Since this is “not a new problem,” according to the Times, we’d expect to see this same too-much-rural phenomenon again in 2012. Did we?
Well, no. The first two states were won by Mitt Romney, the most urban in the passel of Republicans running. The most rural of the candidates, Texas Gov. Rick Perry, was a dramatic and spectacular bust.
If there was a great discussion of rural issues in either New Hampshire or Iowa, we missed it. We’ve scanned the front-runners’ web sites. They all have some “issues” pages, but none have anything devoted to rural America.
Mitt Romney has a 160-page platform. There is no mention of “land,” “ethanol,” “agriculture” or “rural.”
Newt Gingrich has a plank on the Second Amendment, but his energy policy platform makes no mention of ethanol. He has nothing on his site about farming or agriculture. He has written more about space exploration than anything having to do with rural America.
Rick Santorum’s issue page is similar to Gingrich’s, minus the space exploration stuff. Santorum has a plank on the Second Amendment, but not rural America.
Santorum, the former senator from Pennsylvania, has been the only candidate we’ve heard mention rural communities in the Republican debates — but those comments concerned rural manufacturing not ethanol or farm policy. In the December 11 Republican debate, Santorum said that diminished employment in manufacturing “hurts disproportionately small town and rural America.”

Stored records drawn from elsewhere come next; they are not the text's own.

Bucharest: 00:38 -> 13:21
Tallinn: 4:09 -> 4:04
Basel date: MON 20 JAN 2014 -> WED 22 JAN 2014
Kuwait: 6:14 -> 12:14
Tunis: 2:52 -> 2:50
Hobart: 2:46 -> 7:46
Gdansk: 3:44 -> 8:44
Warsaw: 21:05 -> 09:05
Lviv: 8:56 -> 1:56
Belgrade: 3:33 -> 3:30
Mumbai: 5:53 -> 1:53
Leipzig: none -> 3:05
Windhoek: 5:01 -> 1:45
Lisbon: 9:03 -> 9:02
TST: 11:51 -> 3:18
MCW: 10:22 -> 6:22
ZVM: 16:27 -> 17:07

Ron Paul, the Texas congressman, opposes both ethanol subsidies and farm payments. He’d get rid of both. “Farm subsidies should be phased out,” the Paul campaign said in its survey response. “They are unconstitutional, and we can simply no longer afford them.”
Did having Iowa first in the lineup turn every Republican into an ethanol booster? Not hardly.

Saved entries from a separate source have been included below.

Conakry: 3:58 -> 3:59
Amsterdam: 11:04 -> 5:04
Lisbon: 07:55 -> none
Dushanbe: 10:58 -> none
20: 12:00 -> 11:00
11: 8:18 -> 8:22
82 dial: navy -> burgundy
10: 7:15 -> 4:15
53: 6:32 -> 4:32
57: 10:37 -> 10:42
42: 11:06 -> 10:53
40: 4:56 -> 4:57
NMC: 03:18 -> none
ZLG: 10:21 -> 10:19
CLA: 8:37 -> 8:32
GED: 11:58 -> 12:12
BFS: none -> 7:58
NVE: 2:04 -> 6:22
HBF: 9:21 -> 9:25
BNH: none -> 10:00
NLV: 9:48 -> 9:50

Bloomberg’s Alan Bjerga and Mario Parker wrote, “Allegiance to ethanol, once required for political success in rural states, has faded in importance as some candidates skeptical about biofuel subsidies fared better than supporters in the Iowa caucuses.”
“Staunch ethanol opponent Ron Paul took second in rural counties.Rick Santorum, who won the vote in farm country, relied on support from religious conservatives -- although support for biofuels helped.Mitt Romney, who has criticized long-term government subsidies for the fuel, carried the entire state. Newt Gingrich consulted for an industry group and had the highest rating on farm policy from the Iowa Corn Growers Association. He took fourth.”
Harvest Public Media’s Kathleen Masterson found in the days just before the Iowa caucuses that “something seems to be missing” in the campaign. That something was agriculture.
“Considering that this region is known for its agriculture industry, candidates have been fairly silent on farm, food and fuel issues,” Masterson wrote. “And that's even with a looming farm bill yet to be written and federal ethanol supports set to expire in several weeks.”
In other words, what always happens, according to the Times, didn’t happen. The early contests in Iowa and New Hampshire didn’t skew the debate to rural issues. We don’t know any more about what the candidates think about rural policy now than before the campaign began.
Of course, we don’t know what their urban policies are either. But don’t blame that on rural America. Blame that on a political system that has grown so ideologically fractious that real solutions for rural or urban America aren’t a necessary part of anybody’s presidential campaign.